**Work instructions:**
Each record below is to be copied word for word, with pictures removed.

Recorded information section start

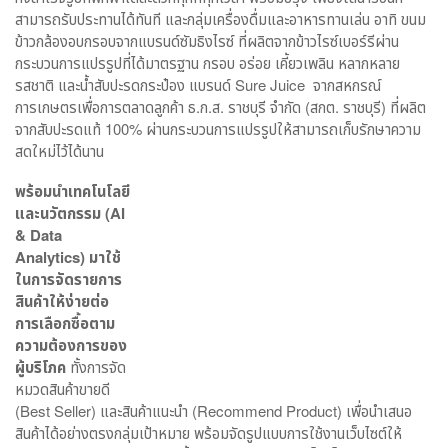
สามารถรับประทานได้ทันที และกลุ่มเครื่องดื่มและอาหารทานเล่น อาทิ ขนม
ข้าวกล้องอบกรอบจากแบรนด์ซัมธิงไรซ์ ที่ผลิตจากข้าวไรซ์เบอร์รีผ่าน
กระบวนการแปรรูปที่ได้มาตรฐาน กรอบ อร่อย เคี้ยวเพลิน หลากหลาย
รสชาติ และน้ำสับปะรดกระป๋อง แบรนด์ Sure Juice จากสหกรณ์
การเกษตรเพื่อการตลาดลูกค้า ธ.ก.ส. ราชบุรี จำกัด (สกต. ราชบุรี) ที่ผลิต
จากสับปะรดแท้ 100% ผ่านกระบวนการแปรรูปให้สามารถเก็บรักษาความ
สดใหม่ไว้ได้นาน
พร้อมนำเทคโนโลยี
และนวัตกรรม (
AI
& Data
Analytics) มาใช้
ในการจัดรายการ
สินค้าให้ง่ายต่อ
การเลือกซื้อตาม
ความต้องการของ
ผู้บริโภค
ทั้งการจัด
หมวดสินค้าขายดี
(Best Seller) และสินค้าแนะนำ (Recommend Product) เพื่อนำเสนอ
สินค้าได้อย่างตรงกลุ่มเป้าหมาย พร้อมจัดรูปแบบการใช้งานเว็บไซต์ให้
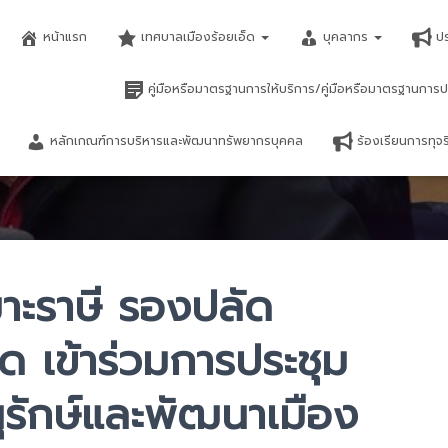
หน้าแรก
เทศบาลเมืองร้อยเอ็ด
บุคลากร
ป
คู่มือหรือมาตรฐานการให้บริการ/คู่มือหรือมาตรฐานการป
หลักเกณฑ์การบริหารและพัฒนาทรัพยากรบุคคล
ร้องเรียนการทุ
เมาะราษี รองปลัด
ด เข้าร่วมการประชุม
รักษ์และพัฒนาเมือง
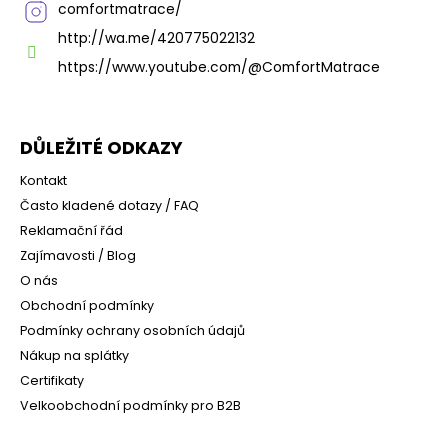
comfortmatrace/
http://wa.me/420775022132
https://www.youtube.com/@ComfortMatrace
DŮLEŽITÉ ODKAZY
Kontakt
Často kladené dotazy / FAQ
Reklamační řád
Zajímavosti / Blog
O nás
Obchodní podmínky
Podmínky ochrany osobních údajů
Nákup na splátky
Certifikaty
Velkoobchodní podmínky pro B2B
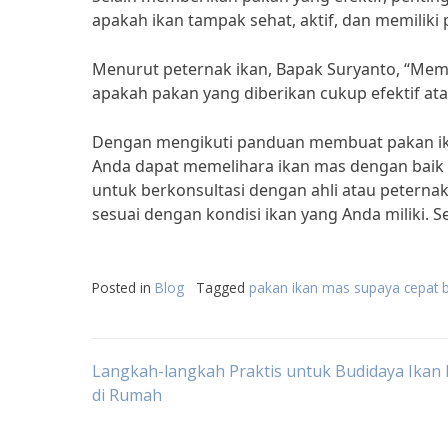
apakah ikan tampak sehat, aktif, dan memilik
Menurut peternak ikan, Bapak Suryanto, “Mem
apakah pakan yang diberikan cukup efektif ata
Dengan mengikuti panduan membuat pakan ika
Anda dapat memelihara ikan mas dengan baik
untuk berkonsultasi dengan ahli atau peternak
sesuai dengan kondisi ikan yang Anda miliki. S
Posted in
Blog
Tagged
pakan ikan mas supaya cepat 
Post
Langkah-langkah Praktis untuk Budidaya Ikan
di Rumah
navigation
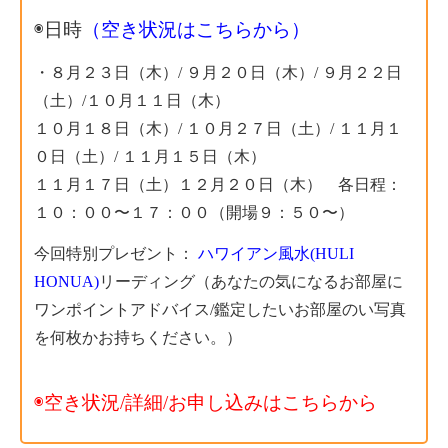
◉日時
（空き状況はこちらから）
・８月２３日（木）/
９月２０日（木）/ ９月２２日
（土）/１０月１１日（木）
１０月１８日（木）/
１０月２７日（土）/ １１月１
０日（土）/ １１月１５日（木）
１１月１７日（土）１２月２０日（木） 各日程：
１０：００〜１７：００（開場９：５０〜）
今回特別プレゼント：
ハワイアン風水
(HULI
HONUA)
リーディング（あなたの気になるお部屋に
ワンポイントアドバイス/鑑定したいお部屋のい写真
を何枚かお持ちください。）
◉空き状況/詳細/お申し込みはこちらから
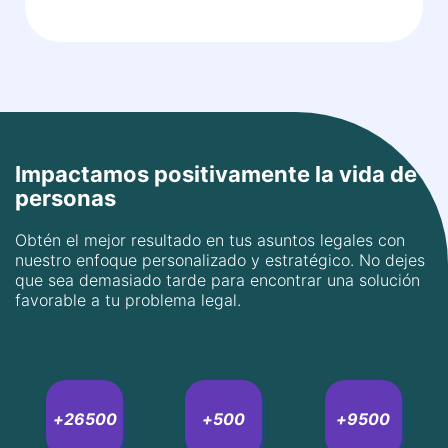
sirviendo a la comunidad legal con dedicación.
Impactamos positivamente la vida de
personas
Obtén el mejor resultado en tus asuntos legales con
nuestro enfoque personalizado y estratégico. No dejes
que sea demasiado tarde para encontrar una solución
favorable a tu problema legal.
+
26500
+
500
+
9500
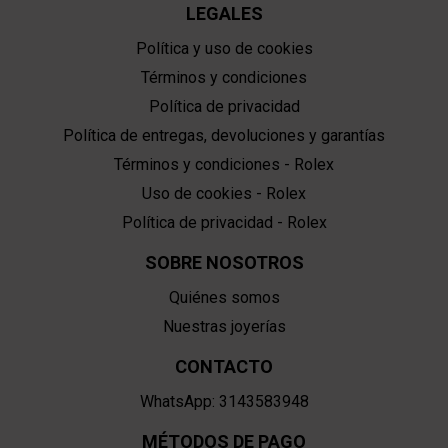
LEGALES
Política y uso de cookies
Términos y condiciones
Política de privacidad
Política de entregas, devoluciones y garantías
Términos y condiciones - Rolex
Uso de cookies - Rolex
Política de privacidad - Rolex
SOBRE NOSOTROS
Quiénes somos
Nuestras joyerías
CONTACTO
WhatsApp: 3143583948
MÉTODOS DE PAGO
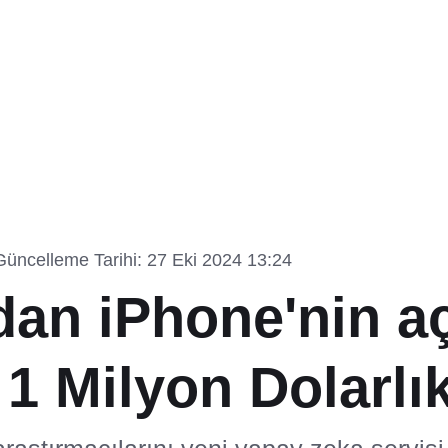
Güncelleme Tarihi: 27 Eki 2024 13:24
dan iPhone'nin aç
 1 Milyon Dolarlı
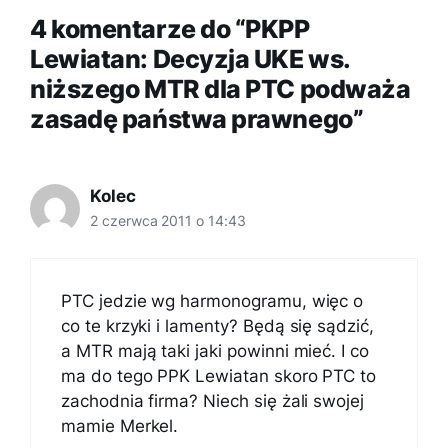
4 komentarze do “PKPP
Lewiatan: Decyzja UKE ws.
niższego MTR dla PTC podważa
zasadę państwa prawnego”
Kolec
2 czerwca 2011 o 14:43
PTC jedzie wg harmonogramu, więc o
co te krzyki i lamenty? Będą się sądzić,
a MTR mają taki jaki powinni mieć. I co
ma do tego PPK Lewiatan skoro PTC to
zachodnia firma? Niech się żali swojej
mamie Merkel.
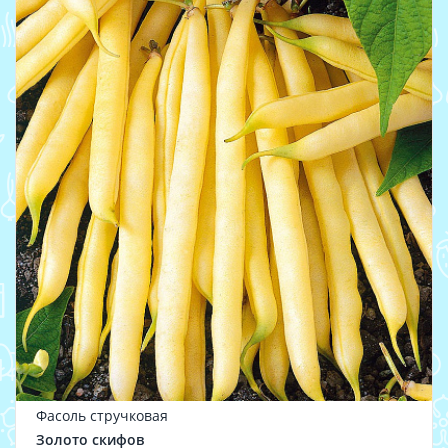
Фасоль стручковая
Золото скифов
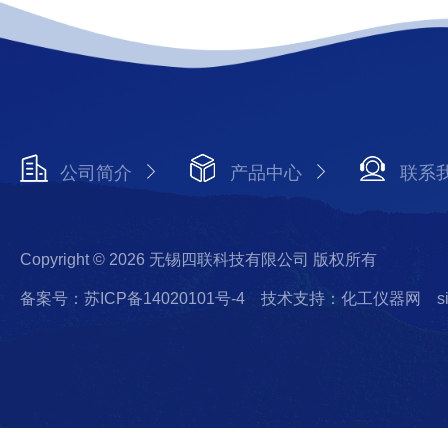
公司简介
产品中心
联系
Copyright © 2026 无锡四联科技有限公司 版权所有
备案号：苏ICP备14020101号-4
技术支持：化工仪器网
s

Recorded information section end

**Solved exercise:**
สามารถรับประทานได้ทันที และกลุ่มเครื่องดื่มและอาหารทานเล่น อาทิ ขนม
ข้าวกล้องอบกรอบจากแบรนด์ซัมธิงไรซ์ ที่ผลิตจากข้าวไรซ์เบอร์รีผ่าน
กระบวนการแปรรูปที่ได้มาตรฐาน กรอบ อร่อย เคี้ยวเพลิน หลากหลาย
รสชาติ และน้ำสับปะรดกระป๋อง แบรนด์ Sure Juice จากสหกรณ์
การเกษตรเพื่อการตลาดลูกค้า ธ.ก.ส. ราชบุรี จำกัด (สกต. ราชบุรี) ที่ผลิต
จากสับปะรดแท้ 100% ผ่านกระบวนการแปรรูปให้สามารถเก็บรักษาความ
สดใหม่ไว้ได้นาน
พร้อมนำเทคโนโลยี
และนวัตกรรม (
AI
& Data
Analytics) มาใช้
ในการจัดรายการ
สินค้าให้ง่ายต่อ
การเลือกซื้อตาม
ความต้องการของ
ผู้บริโภค
ทั้งการจัด
หมวดสินค้าขายดี
(Best Seller) และสินค้าแนะนำ (Recommend Product) เพื่อนำเสนอ
สินค้าได้อย่างตรงกลุ่มเป้าหมาย พร้อมจัดรูปแบบการใช้งานเว็บไซต์ให้
หน้าแรก
เทศบาลเมืองร้อยเอ็ด
บุคลากร
ป
คู่มือหรือมาตรฐานการให้บริการ/คู่มือหรือมาตรฐานการป
หลักเกณฑ์การบริหารและพัฒนาทรัพยากรบุคคล
ร้องเรียนการทุ
เมาะราษี รองปลัด
ด เข้าร่วมการประชุม
รักษ์และพัฒนาเมือง
comfortmatrace/
http://wa.me/420775022132
https://www.youtube.com/@ComfortMatrace
DŮLEŽITÉ ODKAZY
Kontakt
Často kladené dotazy / FAQ
Reklamační řád
Zajímavosti / Blog
O nás
Obchodní podmínky
Podmínky ochrany osobních údajů
Nákup na splátky
Certifikaty
Velkoobchodní podmínky pro B2B
apakah ikan tampak sehat, aktif, dan memilik
Menurut peternak ikan, Bapak Suryanto, “Mem
apakah pakan yang diberikan cukup efektif ata
Dengan mengikuti panduan membuat pakan ika
Anda dapat memelihara ikan mas dengan baik
untuk berkonsultasi dengan ahli atau peternak
sesuai dengan kondisi ikan yang Anda miliki. S
Posted in
Blog
Tagged
pakan ikan mas supaya cepat 
Post
Langkah-langkah Praktis untuk Budidaya Ikan
di Rumah
navigation
◉日時
（空き状況はこちらから）
・８月２３日（木）/
９月２０日（木）/ ９月２２日
（土）/１０月１１日（木）
１０月１８日（木）/
１０月２７日（土）/ １１月１
０日（土）/ １１月１５日（木）
１１月１７日（土）１２月２０日（木） 各日程：
１０：００〜１７：００（開場９：５０〜）
今回特別プレゼント：
ハワイアン風水
(HULI
HONUA)
リーディング（あなたの気になるお部屋に
ワンポイントアドバイス/鑑定したいお部屋のい写真
を何枚かお持ちください。）
◉空き状況/詳細/お申し込みはこちらから
sirviendo a la comunidad legal con dedicación.
Impactamos positivamente la vida de
personas
Obtén el mejor resultado en tus asuntos legales con
nuestro enfoque personalizado y estratégico. No dejes
que sea demasiado tarde para encontrar una solución
favorable a tu problema legal.
+
26500
+
500
+
9500
LEGALES
Política y uso de cookies
Términos y condiciones
Política de privacidad
Política de entregas, devoluciones y garantías
Términos y condiciones - Rolex
Uso de cookies - Rolex
Política de privacidad - Rolex
SOBRE NOSOTROS
Quiénes somos
Nuestras joyerías
CONTACTO
WhatsApp: 3143583948
MÉTODOS DE PAGO
Güncelleme Tarihi: 27 Eki 2024 13:24
dan iPhone'nin aç
 1 Milyon Dolarlı
4 komentarze do “PKPP
Lewiatan: Decyzja UKE ws.
niższego MTR dla PTC podważa
zasadę państwa prawnego”
Kolec
2 czerwca 2011 o 14:43
PTC jedzie wg harmonogramu, więc o
co te krzyki i lamenty? Będą się sądzić,
a MTR mają taki jaki powinni mieć. I co
ma do tego PPK Lewiatan skoro PTC to
zachodnia firma? Niech się żali swojej
mamie Merkel.
Фасоль стручковая
Золото скифов
公司简介
产品中心
联系
Copyright © 2026 无锡四联科技有限公司 版权所有
备案号：苏ICP备14020101号-4
技术支持：化工仪器网
s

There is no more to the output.